Records to process:
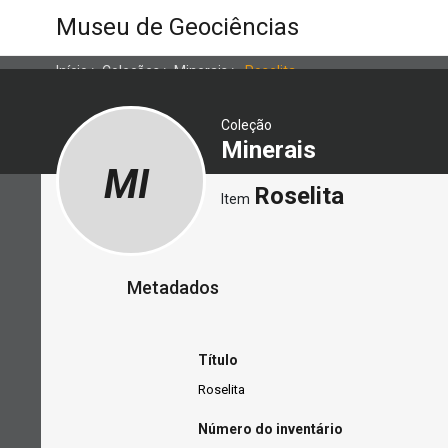
Museu de Geociências
Início
>
Coleções
>
Minerais
>
Roselita
Coleção
Minerais
MI
Roselita
Item
Metadados
Título
Roselita
Número do inventário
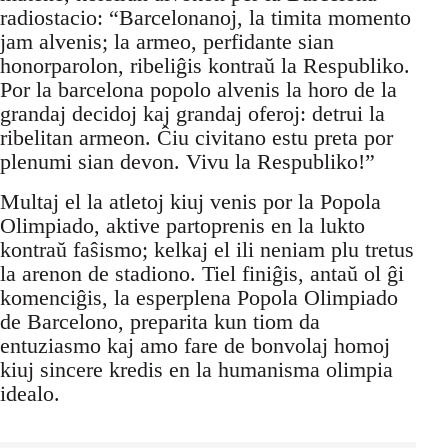
radiostacio: “Barcelonanoj, la timita momento
jam alvenis; la armeo, perfidante sian
honorparolon, ribeliĝis kontraŭ la Respubliko.
Por la barcelona popolo alvenis la horo de la
grandaj decidoj kaj grandaj oferoj: detrui la
ribelitan armeon. Ĉiu civitano estu preta por
plenumi sian devon. Vivu la Respubliko!”
Multaj el la atletoj kiuj venis por la Popola
Olimpiado, aktive partoprenis en la lukto
kontraŭ faŝismo; kelkaj el ili neniam plu tretus
la arenon de stadiono. Tiel finiĝis, antaŭ ol ĝi
komenciĝis, la esperplena Popola Olimpiado
de Barcelono, preparita kun tiom da
entuziasmo kaj amo fare de bonvolaj homoj
kiuj sincere kredis en la humanisma olimpia
idealo.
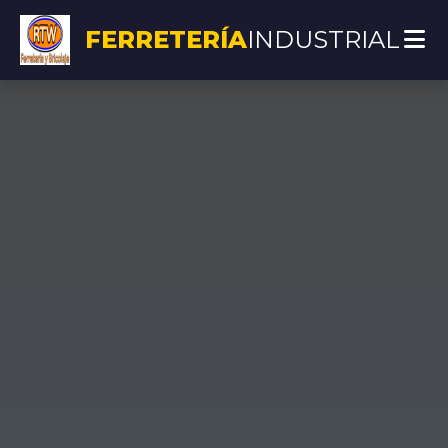
FERRETERÍA
INDUSTRIAL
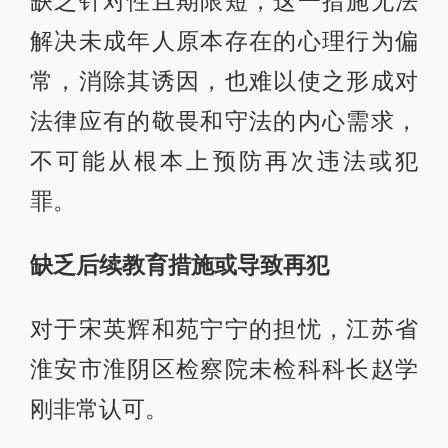
缺乏针对性且期限短，这一措施无法
解决未成年人原本存在的心理行为偏
常，消除其诱因，也难以使之形成对
法律应有的敬畏和守法的内心需求，
不可能从根本上预防再次违法或犯
罪。
缺乏后续教育措施或导致再犯
对于宋英辉和苑宁宁的担忧，江苏省
淮安市淮阴区检察院未检科科长赵学
刚非常认可。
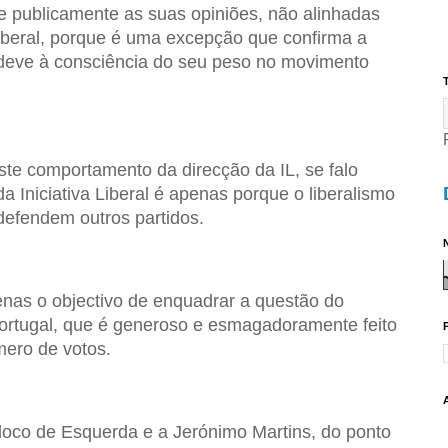
e publicamente as suas opiniões, não alinhadas
Liberal, porque é uma excepção que confirma a
deve à consciência do seu peso no movimento
T
te comportamento da direcção da IL, se falo
a Iniciativa Liberal é apenas porque o liberalismo
defendem outros partidos.
N
enas o objectivo de enquadrar a questão do
Portugal, que é generoso e esmagadoramente feito
ero de votos.
Bloco de Esquerda e a Jerónimo Martins, do ponto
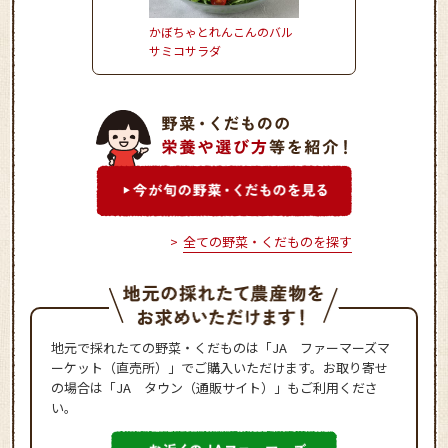
かぼちゃとれんこんのバル
かぼちゃのとろーりク
サミコサラダ
ムコロッケ
全ての野菜・くだものを探す
地元で採れたての野菜・くだものは「JA ファーマーズマ
ーケット（直売所）」でご購入いただけます。お取り寄せ
の場合は「JA タウン（通販サイト）」もご利用くださ
い。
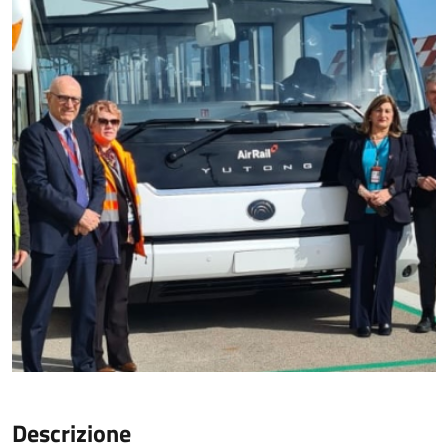
Descrizione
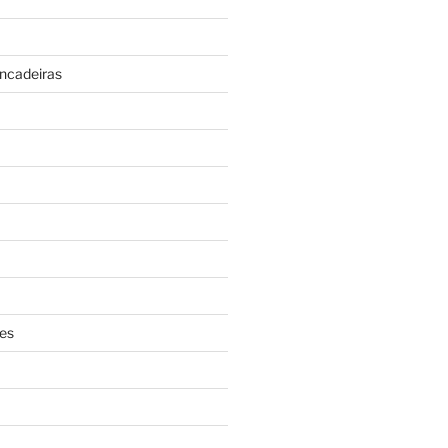
incadeiras
es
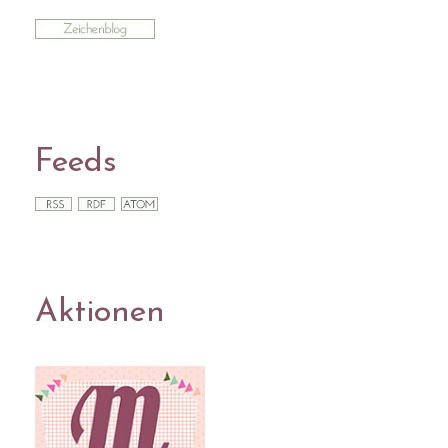
Feeds
Aktionen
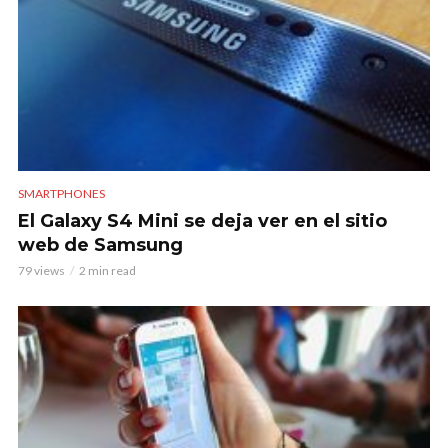
SMARTPHONES
El Galaxy S4 Mini se deja ver en el sitio
web de Samsung
79 views
2 min read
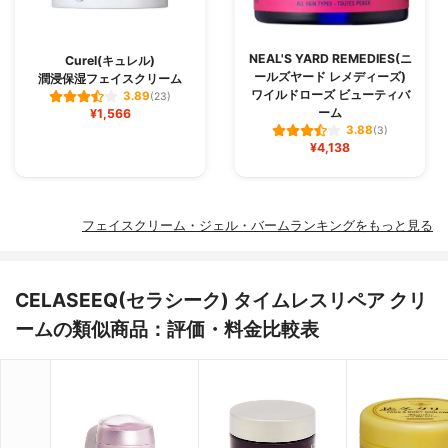
NEAL'S YARD REMEDIES(ニ
Curel(キュレル)
ールズヤード レメディーズ)
潤浸保湿フェイスクリーム
ワイルドローズ ビューティバ
3.89
(23)
ーム
¥1,566
3.88
(3)
¥4,138
フェイスクリーム・ジェル・バームランキングをもっと見る
CELASEEQ(セラシーク) タイムレスリペア クリ
ームの類似商品：評価・料金比較表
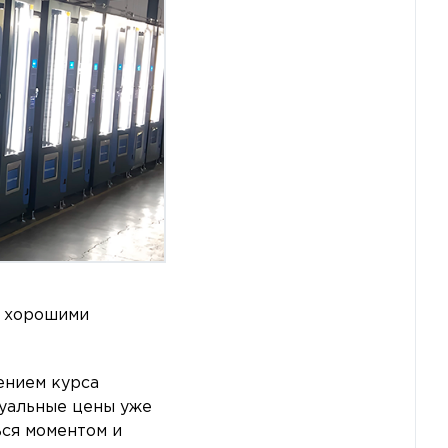
я хорошими
ением курса
уальные цены уже
ься моментом и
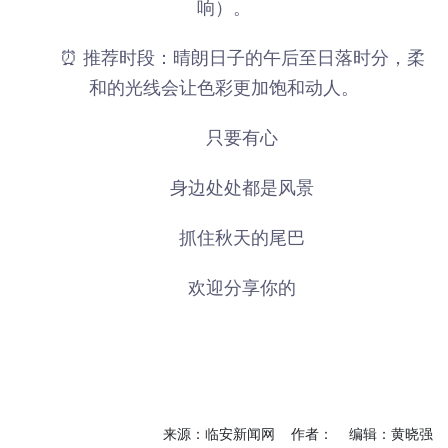
响）。
⏰ 推荐时段：晴朗日子的午后至日落时分，柔
和的光线会让色彩更加饱和动人。
只要有心
身边处处都是风景
抓住秋天的尾巴
欢迎分享你的
来源：临安新闻网 作者： 编辑：黄晓强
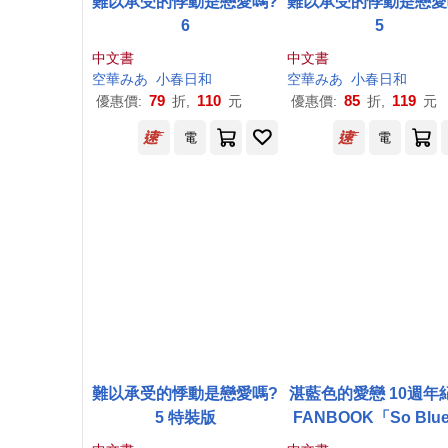
難以承受的悸動是戀愛嗎?
難以承受的悸動是戀愛
6
5
中文書
中文書
空華みあ
小春日和
空華みあ
小春日和
79
110
85
119
優惠價:
折,
元
優惠價:
折,
元
電
電
難以承受的悸動是戀愛嗎?
湛藍色的愛戀 10週年
5 特裝版
FANBOOK「So Blu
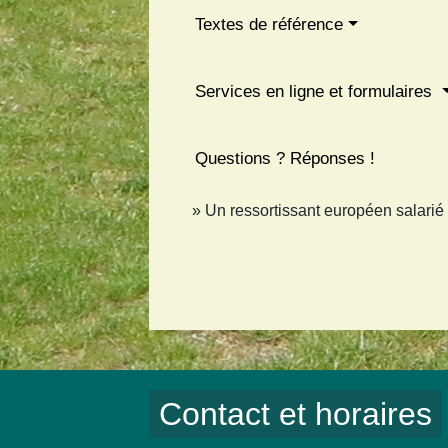
Textes de référence
Services en ligne et formulaires
Questions ? Réponses !
Un ressortissant européen salarié 
Contact et horaires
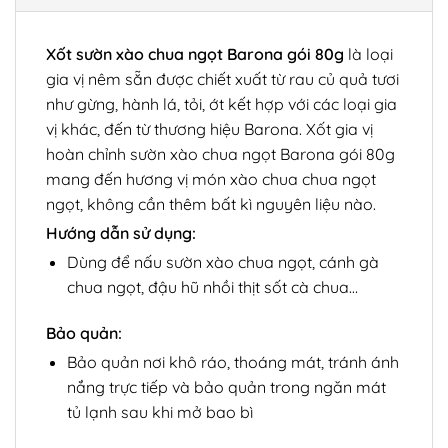
Xốt sườn xào chua ngọt Barona gói 80g
là loại
gia vị nêm sẵn được chiết xuất từ rau củ quả tươi
như gừng, hành lá, tỏi, ớt kết hợp với các loại gia
vị khác, đến từ thương hiệu Barona. Xốt gia vị
hoàn chỉnh sườn xào chua ngọt Barona gói 80g
mang đến hương vị món xào chua chua ngọt
ngọt, không cần thêm bất kì nguyên liệu nào.
Hướng dẫn sử dụng:
Dùng để nấu sườn xào chua ngọt, cánh gà
chua ngọt, đậu hũ nhồi thịt sốt cà chua…
Bảo quản:
Bảo quản nơi khô ráo, thoáng mát, tránh ánh
nắng trực tiếp và bảo quản trong ngăn mát
tủ lạnh sau khi mở bao bì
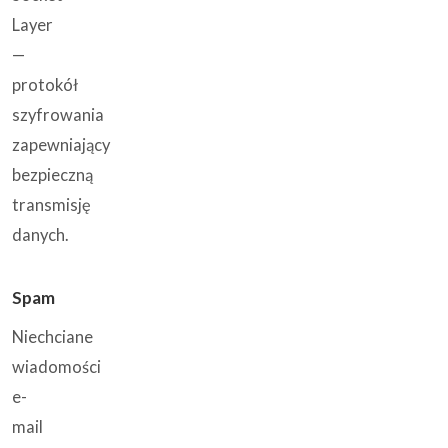
Layer
—
protokół
szyfrowania
zapewniający
bezpieczną
transmisję
danych.
Spam
Niechciane
wiadomości
e-
mail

Exercise objective: Pictures aside, reproduce the listing above exactly.

Response to the task:
Museu de Geociências
Início
>
Coleções
>
Minerais
>
Roselita
Coleção
Minerais
MI
Roselita
Item
Metadados
Título
Roselita
Número do inventário
radiostacio: “Barcelonanoj, la timita momento
jam alvenis; la armeo, perfidante sian
honorparolon, ribeliĝis kontraŭ la Respubliko.
Por la barcelona popolo alvenis la horo de la
grandaj decidoj kaj grandaj oferoj: detrui la
ribelitan armeon. Ĉiu civitano estu preta por
plenumi sian devon. Vivu la Respubliko!”
Multaj el la atletoj kiuj venis por la Popola
Olimpiado, aktive partoprenis en la lukto
kontraŭ faŝismo; kelkaj el ili neniam plu tretus
la arenon de stadiono. Tiel finiĝis, antaŭ ol ĝi
komenciĝis, la esperplena Popola Olimpiado
de Barcelono, preparita kun tiom da
entuziasmo kaj amo fare de bonvolaj homoj
kiuj sincere kredis en la humanisma olimpia
idealo.
FERRETERÍA
INDUSTRIAL
缺乏针对性且期限短，这一措施无法
解决未成年人原本存在的心理行为偏
常，消除其诱因，也难以使之形成对
法律应有的敬畏和守法的内心需求，
不可能从根本上预防再次违法或犯
罪。
缺乏后续教育措施或导致再犯
对于宋英辉和苑宁宁的担忧，江苏省
淮安市淮阴区检察院未检科科长赵学
刚非常认可。
e publicamente as suas opiniões, não alinhadas
Liberal, porque é uma excepção que confirma a
deve à consciência do seu peso no movimento
T
te comportamento da direcção da IL, se falo
a Iniciativa Liberal é apenas porque o liberalismo
defendem outros partidos.
N
enas o objectivo de enquadrar a questão do
Portugal, que é generoso e esmagadoramente feito
ero de votos.
Bloco de Esquerda e a Jerónimo Martins, do ponto
かぼちゃとれんこんのバル
かぼちゃのとろーりク
サミコサラダ
ムコロッケ
全ての野菜・くだものを探す
地元で採れたての野菜・くだものは「JA ファーマーズマ
ーケット（直売所）」でご購入いただけます。お取り寄せ
の場合は「JA タウン（通販サイト）」もご利用くださ
い。
Descrizione
incadeiras
es
Feeds
Aktionen
SMARTPHONES
El Galaxy S4 Mini se deja ver en el sitio
web de Samsung
79 views
2 min read
NEAL'S YARD REMEDIES(ニ
Curel(キュレル)
ールズヤード レメディーズ)
潤浸保湿フェイスクリーム
ワイルドローズ ビューティバ
3.89
(23)
ーム
¥1,566
3.88
(3)
¥4,138
フェイスクリーム・ジェル・バームランキングをもっと見る
CELASEEQ(セラシーク) タイムレスリペア クリ
ームの類似商品：評価・料金比較表
я хорошими
ением курса
уальные цены уже
ься моментом и
响）。
⏰ 推荐时段：晴朗日子的午后至日落时分，柔
和的光线会让色彩更加饱和动人。
只要有心
身边处处都是风景
抓住秋天的尾巴
欢迎分享你的
来源：临安新闻网 作者： 编辑：黄晓强
難以承受的悸動是戀愛嗎?
難以承受的悸動是戀愛
6
5
中文書
中文書
空華みあ
小春日和
空華みあ
小春日和
79
110
85
119
優惠價:
折,
元
優惠價:
折,
元
電
電
難以承受的悸動是戀愛嗎?
湛藍色的愛戀 10週年
5 特裝版
FANBOOK「So Blu
Textes de référence
Services en ligne et formulaires
Questions ? Réponses !
Un ressortissant européen salarié 
Contact et horaires
Xốt sườn xào chua ngọt Barona gói 80g
là loại
gia vị nêm sẵn được chiết xuất từ rau củ quả tươi
như gừng, hành lá, tỏi, ớt kết hợp với các loại gia
vị khác, đến từ thương hiệu Barona. Xốt gia vị
hoàn chỉnh sườn xào chua ngọt Barona gói 80g
mang đến hương vị món xào chua chua ngọt
ngọt, không cần thêm bất kì nguyên liệu nào.
Hướng dẫn sử dụng:
Dùng để nấu sườn xào chua ngọt, cánh gà
chua ngọt, đậu hũ nhồi thịt sốt cà chua…
Bảo quản:
Bảo quản nơi khô ráo, thoáng mát, tránh ánh
nắng trực tiếp và bảo quản trong ngăn mát
tủ lạnh sau khi mở bao bì
Layer
—
protokół
szyfrowania
zapewniający
bezpieczną
transmisję
danych.
Spam
Niechciane
wiadomości
e-
mail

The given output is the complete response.